Italien:Fiat statt Ferrari

Roms Bürgermeisterkandidat will volksnah wirken: Er versteckt seinen Reichtum und fährt mit einem Fiat Panda vor. Sein Problem: ein nächtlicher Autotausch an der Raststätte.

Von Oliver Meiler

Reichtum kann manchmal schön blöd sein, schrecklich unpassend. Dem Römer Alfio Marchini, Spross einer Bauherrendynastie und Polospieler, ist sein Reichtum gerade so unangenehm, dass er ihn auf rührende Weise zu verstecken versuchte und dabei - nun ja - ganz dumm erwischt wurde. Vor einigen Tagen war das, in einer Raststätte auf der Ringstraße der Stadt, dem Grande Raccordo Anulare, zwischen Aurelia und Flaminia, auf dem Parkplatz vor dem Autogrill. Ein Leser der Zeitung La Repubblica sah dort, wie Marchini aus einem Fiat Panda stieg und sich hinter das Steuer seines grauen Ferrari setzte. Es war schon spät abends. Den Ferrari fuhr er selber heim, den Panda überließ er seinem Fahrer. Ein Ritual, wie die Römer bald erfahren sollten. Und das ist politisch durchaus relevant. Alfio Marchini möchte Bürgermeister von Rom werden. Die Wahl findet in zwei Wochen statt.

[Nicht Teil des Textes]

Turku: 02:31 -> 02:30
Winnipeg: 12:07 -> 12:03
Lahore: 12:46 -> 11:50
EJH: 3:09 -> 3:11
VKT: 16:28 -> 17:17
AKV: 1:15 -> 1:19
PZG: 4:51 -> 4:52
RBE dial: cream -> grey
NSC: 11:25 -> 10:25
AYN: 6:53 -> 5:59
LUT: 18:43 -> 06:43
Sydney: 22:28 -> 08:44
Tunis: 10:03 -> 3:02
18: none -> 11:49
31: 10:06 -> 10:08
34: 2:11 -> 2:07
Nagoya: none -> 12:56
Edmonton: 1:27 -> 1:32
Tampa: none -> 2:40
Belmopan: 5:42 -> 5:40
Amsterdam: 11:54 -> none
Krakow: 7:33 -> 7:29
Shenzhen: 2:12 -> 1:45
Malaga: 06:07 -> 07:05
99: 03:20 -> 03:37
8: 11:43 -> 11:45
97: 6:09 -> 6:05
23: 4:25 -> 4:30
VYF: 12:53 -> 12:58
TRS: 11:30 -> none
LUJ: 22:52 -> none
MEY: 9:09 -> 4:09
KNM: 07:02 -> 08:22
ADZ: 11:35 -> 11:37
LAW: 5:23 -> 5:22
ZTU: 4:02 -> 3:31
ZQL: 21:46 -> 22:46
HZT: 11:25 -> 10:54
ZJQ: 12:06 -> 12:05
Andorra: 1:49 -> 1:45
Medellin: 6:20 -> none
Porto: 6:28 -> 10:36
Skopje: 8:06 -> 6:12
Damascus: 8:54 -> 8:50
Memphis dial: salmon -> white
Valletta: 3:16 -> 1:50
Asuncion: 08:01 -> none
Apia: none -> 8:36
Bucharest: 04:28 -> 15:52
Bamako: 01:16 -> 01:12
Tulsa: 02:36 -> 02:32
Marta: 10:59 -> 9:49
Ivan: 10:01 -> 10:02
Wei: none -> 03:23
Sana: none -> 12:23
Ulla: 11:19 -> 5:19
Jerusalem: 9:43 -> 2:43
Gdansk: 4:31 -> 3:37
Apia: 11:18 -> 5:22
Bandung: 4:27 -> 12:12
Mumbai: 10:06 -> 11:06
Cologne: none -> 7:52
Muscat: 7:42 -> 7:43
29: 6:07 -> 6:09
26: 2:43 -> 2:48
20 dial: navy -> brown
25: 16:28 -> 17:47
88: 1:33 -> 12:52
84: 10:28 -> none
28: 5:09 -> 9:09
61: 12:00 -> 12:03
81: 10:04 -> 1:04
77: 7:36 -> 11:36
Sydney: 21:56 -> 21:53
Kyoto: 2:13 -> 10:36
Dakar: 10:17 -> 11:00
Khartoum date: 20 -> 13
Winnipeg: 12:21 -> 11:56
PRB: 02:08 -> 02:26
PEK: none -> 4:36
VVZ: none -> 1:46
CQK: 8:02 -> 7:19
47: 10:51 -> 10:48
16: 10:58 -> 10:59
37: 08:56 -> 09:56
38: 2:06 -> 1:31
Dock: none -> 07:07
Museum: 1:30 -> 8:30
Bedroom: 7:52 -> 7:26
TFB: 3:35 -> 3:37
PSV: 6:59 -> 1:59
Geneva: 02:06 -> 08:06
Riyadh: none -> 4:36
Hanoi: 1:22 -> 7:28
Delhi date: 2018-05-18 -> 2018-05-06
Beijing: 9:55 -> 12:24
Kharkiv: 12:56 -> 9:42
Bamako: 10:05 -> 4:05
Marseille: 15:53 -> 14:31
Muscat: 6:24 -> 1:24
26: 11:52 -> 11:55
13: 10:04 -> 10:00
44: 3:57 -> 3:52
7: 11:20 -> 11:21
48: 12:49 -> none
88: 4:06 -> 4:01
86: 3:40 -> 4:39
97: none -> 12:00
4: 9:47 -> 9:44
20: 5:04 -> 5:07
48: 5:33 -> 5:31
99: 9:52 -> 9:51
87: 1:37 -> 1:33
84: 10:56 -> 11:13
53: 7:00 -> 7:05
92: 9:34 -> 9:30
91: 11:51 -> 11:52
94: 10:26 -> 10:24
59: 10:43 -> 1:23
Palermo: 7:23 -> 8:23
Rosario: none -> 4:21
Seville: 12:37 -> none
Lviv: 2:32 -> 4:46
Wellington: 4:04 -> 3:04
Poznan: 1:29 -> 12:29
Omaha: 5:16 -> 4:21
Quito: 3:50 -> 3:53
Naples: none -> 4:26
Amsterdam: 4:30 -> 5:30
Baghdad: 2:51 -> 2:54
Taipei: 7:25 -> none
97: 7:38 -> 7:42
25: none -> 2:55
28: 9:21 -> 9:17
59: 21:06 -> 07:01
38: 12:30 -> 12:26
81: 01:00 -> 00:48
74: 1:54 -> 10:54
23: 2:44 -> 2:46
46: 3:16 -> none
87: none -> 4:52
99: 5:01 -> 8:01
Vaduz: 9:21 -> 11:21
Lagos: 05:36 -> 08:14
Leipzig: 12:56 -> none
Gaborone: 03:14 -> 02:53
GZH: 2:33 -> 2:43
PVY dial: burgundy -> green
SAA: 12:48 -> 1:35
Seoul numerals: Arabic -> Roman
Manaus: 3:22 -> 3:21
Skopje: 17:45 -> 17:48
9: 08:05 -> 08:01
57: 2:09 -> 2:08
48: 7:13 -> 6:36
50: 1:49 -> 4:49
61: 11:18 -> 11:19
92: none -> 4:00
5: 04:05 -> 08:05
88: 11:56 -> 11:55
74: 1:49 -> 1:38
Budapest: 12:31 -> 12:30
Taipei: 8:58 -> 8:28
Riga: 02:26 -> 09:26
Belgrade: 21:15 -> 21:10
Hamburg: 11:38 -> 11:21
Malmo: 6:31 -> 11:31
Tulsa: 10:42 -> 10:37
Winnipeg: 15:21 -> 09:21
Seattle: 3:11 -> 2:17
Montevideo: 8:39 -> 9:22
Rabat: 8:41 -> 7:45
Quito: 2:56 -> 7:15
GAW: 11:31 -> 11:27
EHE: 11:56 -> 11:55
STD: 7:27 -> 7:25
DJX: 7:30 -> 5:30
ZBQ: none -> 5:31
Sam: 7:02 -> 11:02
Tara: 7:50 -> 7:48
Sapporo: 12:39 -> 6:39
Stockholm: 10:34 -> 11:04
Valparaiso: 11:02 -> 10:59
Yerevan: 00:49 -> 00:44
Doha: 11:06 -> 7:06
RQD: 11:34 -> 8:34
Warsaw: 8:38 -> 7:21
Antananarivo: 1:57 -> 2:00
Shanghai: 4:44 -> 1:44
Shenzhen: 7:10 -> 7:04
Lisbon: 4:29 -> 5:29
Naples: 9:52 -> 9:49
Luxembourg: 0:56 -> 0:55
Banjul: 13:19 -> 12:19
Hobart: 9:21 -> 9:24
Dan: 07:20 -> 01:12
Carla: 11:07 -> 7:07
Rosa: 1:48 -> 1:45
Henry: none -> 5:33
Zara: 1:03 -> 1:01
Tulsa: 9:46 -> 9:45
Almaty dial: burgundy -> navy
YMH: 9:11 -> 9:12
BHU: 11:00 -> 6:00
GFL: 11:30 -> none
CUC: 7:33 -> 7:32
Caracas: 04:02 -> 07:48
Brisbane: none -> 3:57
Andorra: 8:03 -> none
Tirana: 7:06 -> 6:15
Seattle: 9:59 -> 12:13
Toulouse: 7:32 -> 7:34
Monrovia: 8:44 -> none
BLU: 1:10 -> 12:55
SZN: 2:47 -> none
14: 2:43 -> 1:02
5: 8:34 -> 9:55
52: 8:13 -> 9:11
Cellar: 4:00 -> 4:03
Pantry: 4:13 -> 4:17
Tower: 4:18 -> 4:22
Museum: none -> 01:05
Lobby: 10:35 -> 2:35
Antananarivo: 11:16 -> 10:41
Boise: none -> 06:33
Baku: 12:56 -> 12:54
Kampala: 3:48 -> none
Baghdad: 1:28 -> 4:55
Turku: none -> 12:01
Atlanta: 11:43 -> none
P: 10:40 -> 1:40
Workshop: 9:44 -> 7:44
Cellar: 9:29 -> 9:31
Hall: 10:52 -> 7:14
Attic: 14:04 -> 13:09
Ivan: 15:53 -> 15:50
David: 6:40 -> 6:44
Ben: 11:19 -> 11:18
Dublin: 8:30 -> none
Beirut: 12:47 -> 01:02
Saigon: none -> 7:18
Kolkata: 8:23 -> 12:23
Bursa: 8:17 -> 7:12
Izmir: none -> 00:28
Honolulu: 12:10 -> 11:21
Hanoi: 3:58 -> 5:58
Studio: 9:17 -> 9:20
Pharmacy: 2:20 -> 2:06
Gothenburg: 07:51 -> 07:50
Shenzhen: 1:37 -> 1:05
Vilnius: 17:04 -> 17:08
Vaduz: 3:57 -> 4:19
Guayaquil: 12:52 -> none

Getragen wird der 51-jährige Unternehmer von der bürgerlichen Rechten und von der Enkelin des Duce, von Alessandra Mussolini. Von allen Plakatwänden lacht Alfio Marchini sein gewinnendes Lachen, es ist das gebräunte Lachen eines Glücksgesonnenen. Neben seinem Gesicht prangt ein großes, rosa Herz. Er tritt in Altersheimen auf, auf Gemüsemärkten, vor frustrierten Bewohnern der Vorstädte. Immer auf Achse - mit dem Panda, dem Durchschnittswagen der Italiener, dem Auto der Plebs, einem fahrenden Understatement. Als er in einer TV-Talkshow gefragt wurde, ob es tatsächlich wahr sei, dass er vor dem Autogrill den Panda mit dem Ferrari tausche, sagte Marchini: "Ja, immer. Man hat mir beigebracht, dass es nicht opportun ist, den Reichtum hervorzukehren."

Nun, die Erklärung machte seinen Fall nicht wirklich besser. Sie offenbarte vielmehr das System der Anbiederung, diese hervorgekehrte Bescheidenheit, den politischen Opportunismus hinter dem heimlichen Autotausch an der Raststätte. Und so ergoss sich in den sozialen Netzwerken viel Häme über den armen reichen Mann. In den Zeitungen gab es auch Kommentare, die Marchini verteidigten, schließlich habe der nichts verbrochen. Solche auch, die den Spieß umdrehten und den Kritikern Heuchelei vorwarfen. Und dann noch solche, die mit Verve versuchten, die Debatte auf die höhere Ebene des sozialen Neids zu heben.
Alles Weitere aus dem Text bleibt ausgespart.